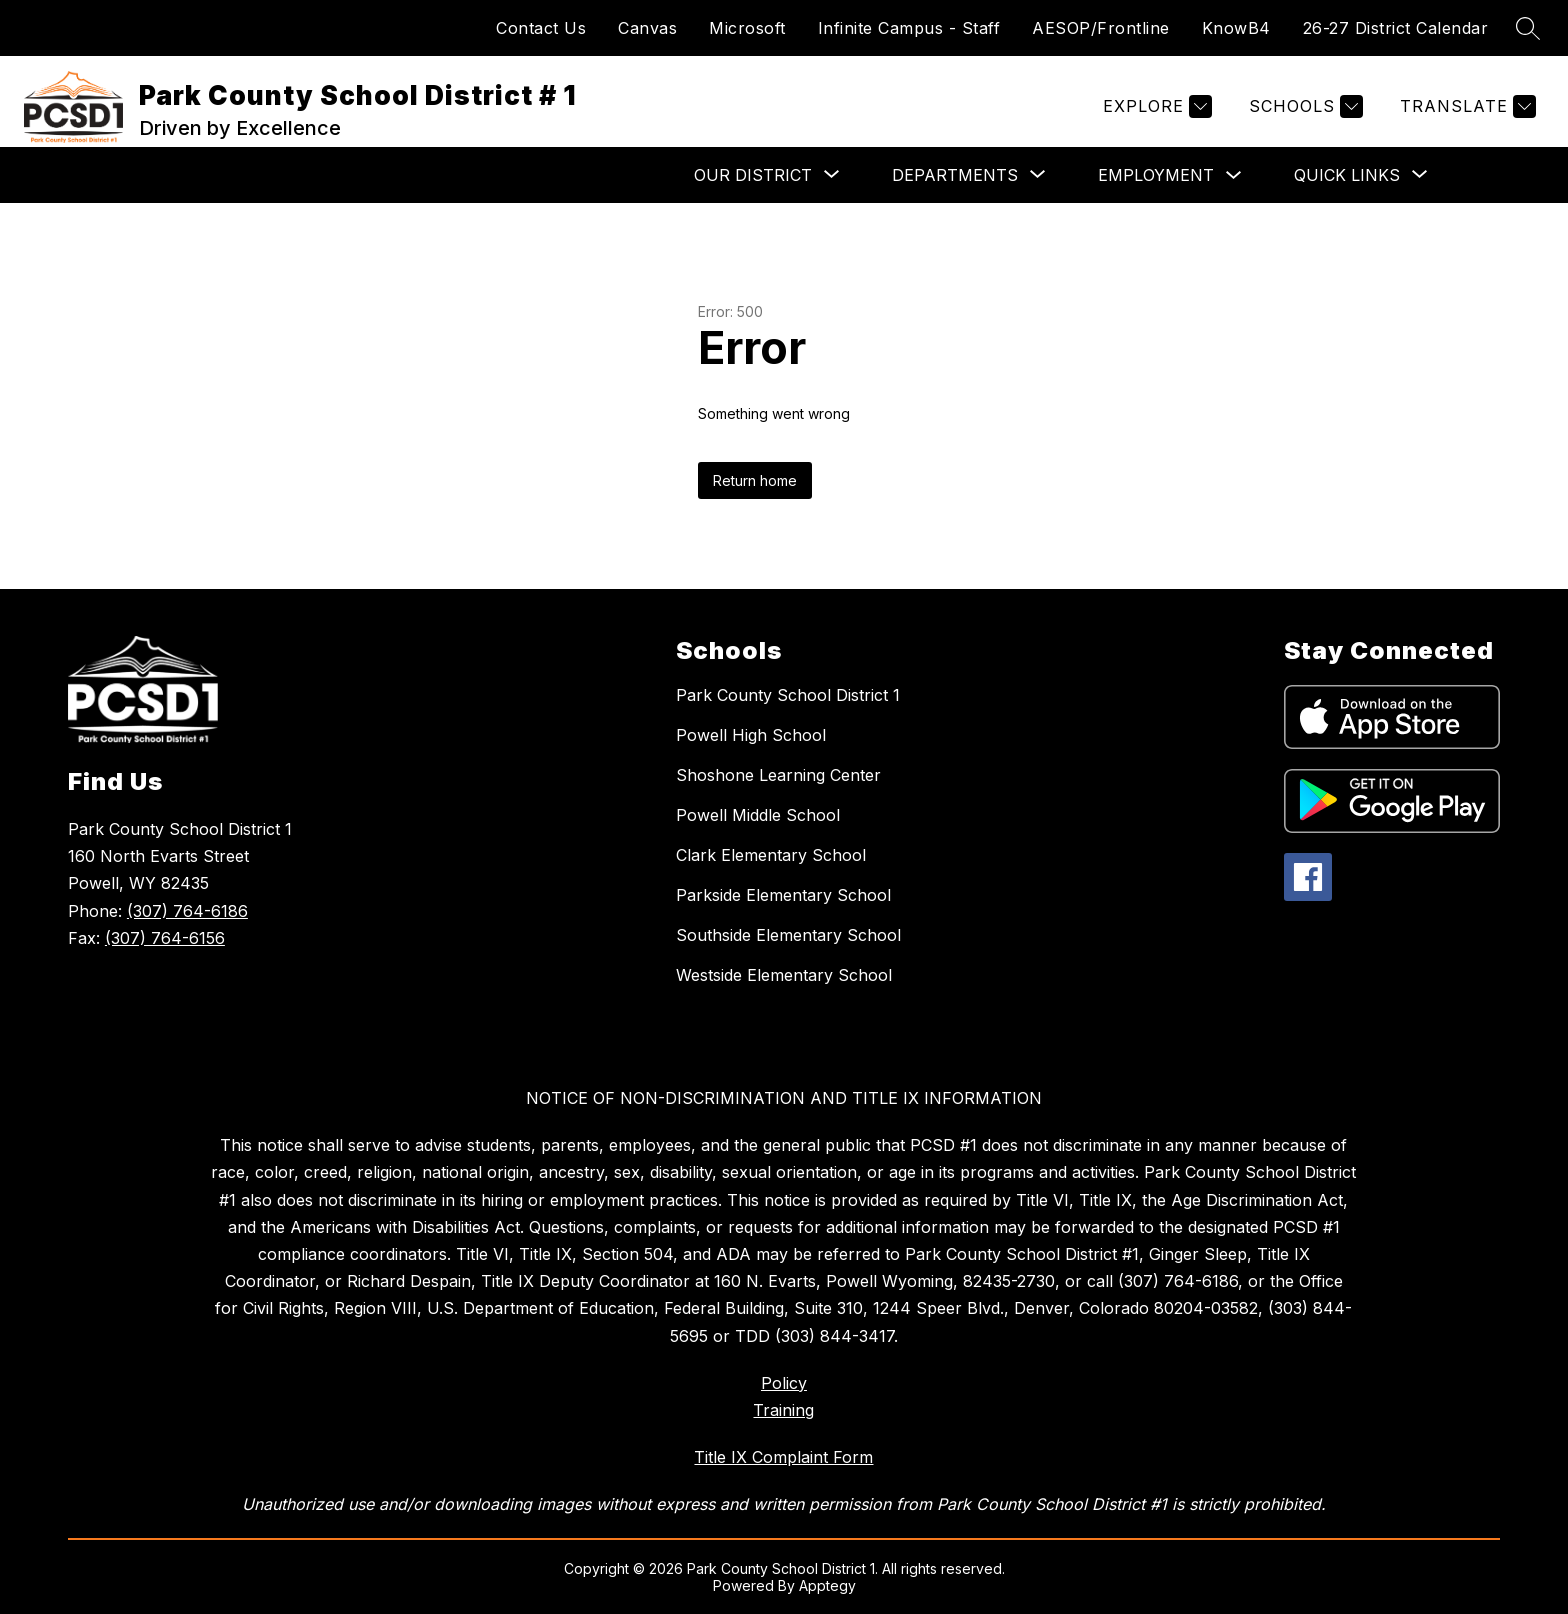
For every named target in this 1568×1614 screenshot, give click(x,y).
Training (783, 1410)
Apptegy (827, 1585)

* * *

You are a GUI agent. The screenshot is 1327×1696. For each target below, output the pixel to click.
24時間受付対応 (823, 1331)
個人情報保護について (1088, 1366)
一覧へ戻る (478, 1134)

▶ [Task item]: From the entries above, extract only the lines running from the one containing "You are a GUI" through the one containing "一覧へ戻る (478, 1134)", inclusive.

▶ [Task solution]:
You are a GUI agent. The screenshot is 1327×1696. For each target below, output the pixel to click.
24時間受付対応 (823, 1331)
個人情報保護について (1088, 1366)
一覧へ戻る (478, 1134)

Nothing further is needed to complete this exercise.